Posted on 17th March, 2020

My first day of Boris’ self-isolation diktat has been brightened by the discovery of a bumbarrel in the greenhouse. Before you reach for Google, bumbarrel is an old country name for the Long-tailed Tit – those tiny bundles of white, russet and pink feathers that arrive in your garden in family groups of a dozen or more. I soon cornered it and popped it in a bag for a few moments while I prepared to put a tiny, numbered ring on its leg. I weighed and measured it too before sending it on its way within minutes of catching it.

 

We ring the birds so that we learn how long they live (for this species, typically two years – but only if they are the one in four young that survives its first year), where they go (not very far) and many other aspects of their lives. The one I had in my hand weighed just 7.9g – a healthy weight and a little above average. This weight was soon explained when I blew gently on the bird’s tummy to part the feathers. A small patch of bare skin was starting to appear where tiny down feathers had fallen out.

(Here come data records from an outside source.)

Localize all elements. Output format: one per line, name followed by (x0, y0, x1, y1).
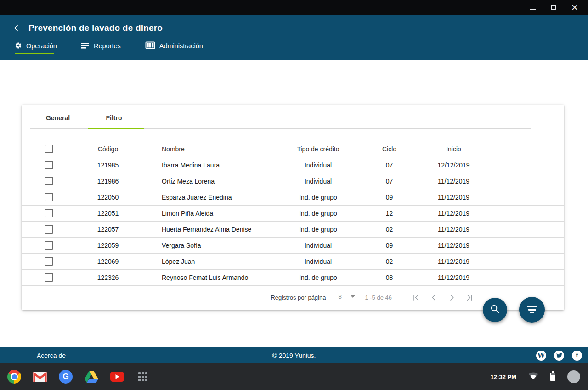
column-header-tipo: Tipo de crédito (276, 141, 361, 157)
nav-label-operacion: Operación (26, 42, 57, 50)
row-checkbox[interactable] (45, 273, 53, 282)
cell-inicio: 11/12/2019 (418, 173, 489, 189)
main-content: General Filtro Código Nombre Tipo de cré… (0, 60, 588, 347)
table-row[interactable]: 122059 Vergara Sofía Individual 09 11/12… (22, 237, 564, 253)
cell-nombre: Ortiz Meza Lorena (140, 173, 276, 189)
chevron-down-icon (351, 295, 355, 298)
page-size-value: 8 (338, 293, 342, 300)
app-header: Prevención de lavado de dinero Operación… (0, 15, 588, 60)
page-range-label: 1 -5 de 46 (365, 294, 392, 301)
table-row[interactable]: 122069 López Juan Individual 02 11/12/20… (22, 253, 564, 269)
page-size-select[interactable]: 8 (334, 293, 356, 301)
cell-codigo: 122057 (76, 221, 140, 237)
cell-codigo: 121986 (76, 173, 140, 189)
maximize-icon[interactable] (548, 1, 560, 13)
cell-nombre: Limon Piña Aleida (140, 205, 276, 221)
previous-page-icon[interactable] (430, 293, 438, 302)
row-checkbox[interactable] (45, 225, 53, 234)
cell-inicio: 11/12/2019 (418, 205, 489, 221)
wifi-icon[interactable] (528, 372, 538, 382)
search-fab-button[interactable] (483, 298, 507, 322)
battery-icon[interactable] (550, 373, 555, 381)
credits-table: Código Nombre Tipo de crédito Ciclo Inic… (22, 141, 564, 286)
cell-codigo: 122326 (76, 269, 140, 285)
chrome-icon[interactable] (7, 369, 22, 384)
twitter-icon[interactable] (554, 351, 564, 361)
cell-codigo: 122051 (76, 205, 140, 221)
cell-codigo: 121985 (76, 157, 140, 173)
search-icon (490, 304, 500, 316)
page-title: Prevención de lavado de dinero (28, 23, 163, 33)
cell-nombre: Ibarra Medina Laura (140, 157, 276, 173)
cell-tipo: Ind. de grupo (276, 221, 361, 237)
close-icon[interactable]: ✕ (569, 1, 581, 13)
main-nav: Operación Reportes Administración (0, 41, 588, 54)
facebook-icon[interactable]: f (572, 351, 582, 361)
apps-grid-icon[interactable] (136, 369, 150, 384)
column-header-codigo[interactable]: Código (76, 141, 140, 157)
copyright-text: © 2019 Yunius. (272, 352, 316, 359)
row-checkbox[interactable] (45, 193, 53, 201)
table-row[interactable]: 121985 Ibarra Medina Laura Individual 07… (22, 157, 564, 173)
back-arrow-icon[interactable] (12, 22, 23, 33)
columns-icon (145, 41, 155, 50)
avatar[interactable] (567, 370, 580, 383)
cell-tipo: Ind. de grupo (276, 205, 361, 221)
filter-fab-button[interactable] (519, 297, 545, 323)
cell-inicio: 12/12/2019 (418, 157, 489, 173)
window-titlebar: ✕ (0, 0, 588, 15)
cell-nombre: Reynoso Femat Luis Armando (140, 269, 276, 285)
nav-label-reportes: Reportes (94, 42, 121, 50)
clock-label[interactable]: 12:32 PM (491, 373, 516, 380)
table-row[interactable]: 122326 Reynoso Femat Luis Armando Ind. d… (22, 269, 564, 285)
drive-icon[interactable] (84, 369, 99, 384)
table-row[interactable]: 121986 Ortiz Meza Lorena Individual 07 1… (22, 173, 564, 189)
gear-icon (15, 42, 22, 50)
nav-tab-operacion[interactable]: Operación (15, 41, 57, 54)
cell-ciclo: 07 (361, 157, 418, 173)
gmail-icon[interactable] (33, 369, 47, 384)
cell-ciclo: 02 (361, 253, 418, 269)
table-row[interactable]: 122050 Esparza Juarez Enedina Ind. de gr… (22, 189, 564, 205)
next-page-icon[interactable] (447, 293, 456, 302)
row-checkbox[interactable] (45, 241, 53, 250)
cell-tipo: Individual (276, 253, 361, 269)
minimize-icon[interactable] (526, 1, 538, 13)
google-icon[interactable]: G (58, 369, 73, 384)
cell-tipo: Individual (276, 157, 361, 173)
cell-nombre: Esparza Juarez Enedina (140, 189, 276, 205)
cell-nombre: Vergara Sofía (140, 237, 276, 253)
about-link[interactable]: Acerca de (37, 352, 66, 359)
column-header-nombre[interactable]: Nombre (140, 141, 276, 157)
cell-tipo: Individual (276, 173, 361, 189)
cell-tipo: Ind. de grupo (276, 269, 361, 285)
cell-inicio: 11/12/2019 (418, 253, 489, 269)
footer-bar: Acerca de © 2019 Yunius. W f (0, 347, 588, 363)
column-header-inicio: Inicio (418, 141, 489, 157)
table-row[interactable]: 122051 Limon Piña Aleida Ind. de grupo 1… (22, 205, 564, 221)
cell-ciclo: 08 (361, 269, 418, 285)
first-page-icon[interactable] (412, 293, 420, 302)
row-checkbox[interactable] (45, 209, 53, 217)
table-row[interactable]: 122057 Huerta Fernandez Alma Denise Ind.… (22, 221, 564, 237)
tab-general[interactable]: General (30, 114, 86, 128)
os-taskbar: G 12:32 PM (0, 363, 588, 390)
last-page-icon[interactable] (465, 293, 474, 302)
cell-inicio: 11/12/2019 (418, 221, 489, 237)
row-checkbox[interactable] (45, 257, 53, 266)
card-tabbar: General Filtro (30, 105, 531, 129)
nav-tab-reportes[interactable]: Reportes (81, 41, 121, 54)
tab-filtro[interactable]: Filtro (86, 114, 142, 128)
cell-codigo: 122059 (76, 237, 140, 253)
nav-tab-administracion[interactable]: Administración (145, 41, 203, 54)
row-checkbox[interactable] (45, 177, 53, 185)
cell-tipo: Ind. de grupo (276, 189, 361, 205)
wordpress-icon[interactable]: W (536, 351, 546, 361)
list-icon (81, 42, 90, 50)
select-all-checkbox[interactable] (45, 145, 53, 153)
row-checkbox[interactable] (45, 161, 53, 169)
pagination-bar: Registros por página 8 1 -5 de 46 (22, 286, 564, 309)
cell-ciclo: 12 (361, 205, 418, 221)
cell-ciclo: 09 (361, 189, 418, 205)
youtube-icon[interactable] (110, 369, 124, 384)
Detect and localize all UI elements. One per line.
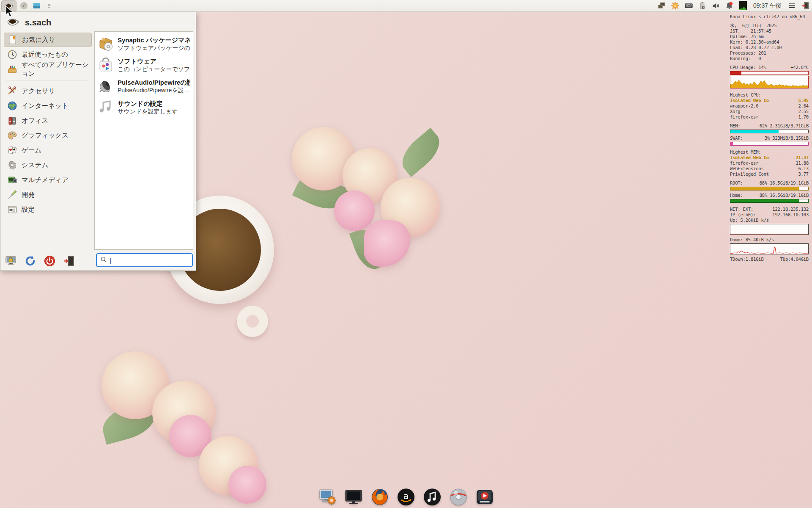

This, then, was a female bird preparing to lay eggs. The extra weight represented the additional nourishment needed to produce her own weight in eggs - six to nine of them - at a rate of one a day. So that explained why a pair of these Hedge Mumruffins (another old country name) had recently become regular visitors to the fat block on my garden feeder.

 

I may be lucky enough to find their exquisite nest – a tiny, barrel-shaped (hence the name) construction of moss and lichen, bound with spider silk and lined with up to a thousand feathers. There is no entrance – birds just part the sides as necessary. Many of the feathers are from the female’s breast – this not only lines the nest, but exposes her bare skin (which becomes distended with engorged blood-vessels near the surface) to form a brood patch. This allows direct contact of her skin on the eggs so she can maintain the optimum temperature for the chick to develop.

 

And, just like Boris is exhorting us to do in the present crisis, the extended family – last year’s young, siblings, uncles and aunts all pull together to help the parents feed and care for their brood. This behaviour is almost unique amongst birds – let’s hope it’s more common amongst us!

 

Here, in a shrub in my garden last year, are a family of recently fledged Bum Towels (another name) lined up in an orderly queue waiting for the family to feed them.

 

So as all of us are set to spend more time at home over the coming months, we can at least be sure of entertainment from bumbarrels and the many other birds busily reproducing in our gardens.

 

And if, safely cossetted behind the double-glazing we yearn for the outdoors and the countryside - why not turn to the poetry of John Clare, known in his time as The Peasant Poet? Here is his poem about the Feather Poke (yes - yet another one!).

 

                                                  Bumbarrel’s Nest                                                        

The oddling bush, close sheltered hedge new-plashed,

Of which spring’s early liking makes a guest

First with a shade of green though winter-dashed –

There, full as soon, bumbarrels make a nest

Of mosses grey with cobwebs closely tied

And warm and rich as feather-bed within,

With little hole on its contrary side

That pathway peepers may no knowledge win

Of what her little oval nest contains –

Ten eggs and often twelve, with dusts of red

Soft frittered – and full soon the little lanes

Screen the young crowd and hear the twitt’ring song

Of the old birds who call them to be fed

While down the hedge they hang and hide along.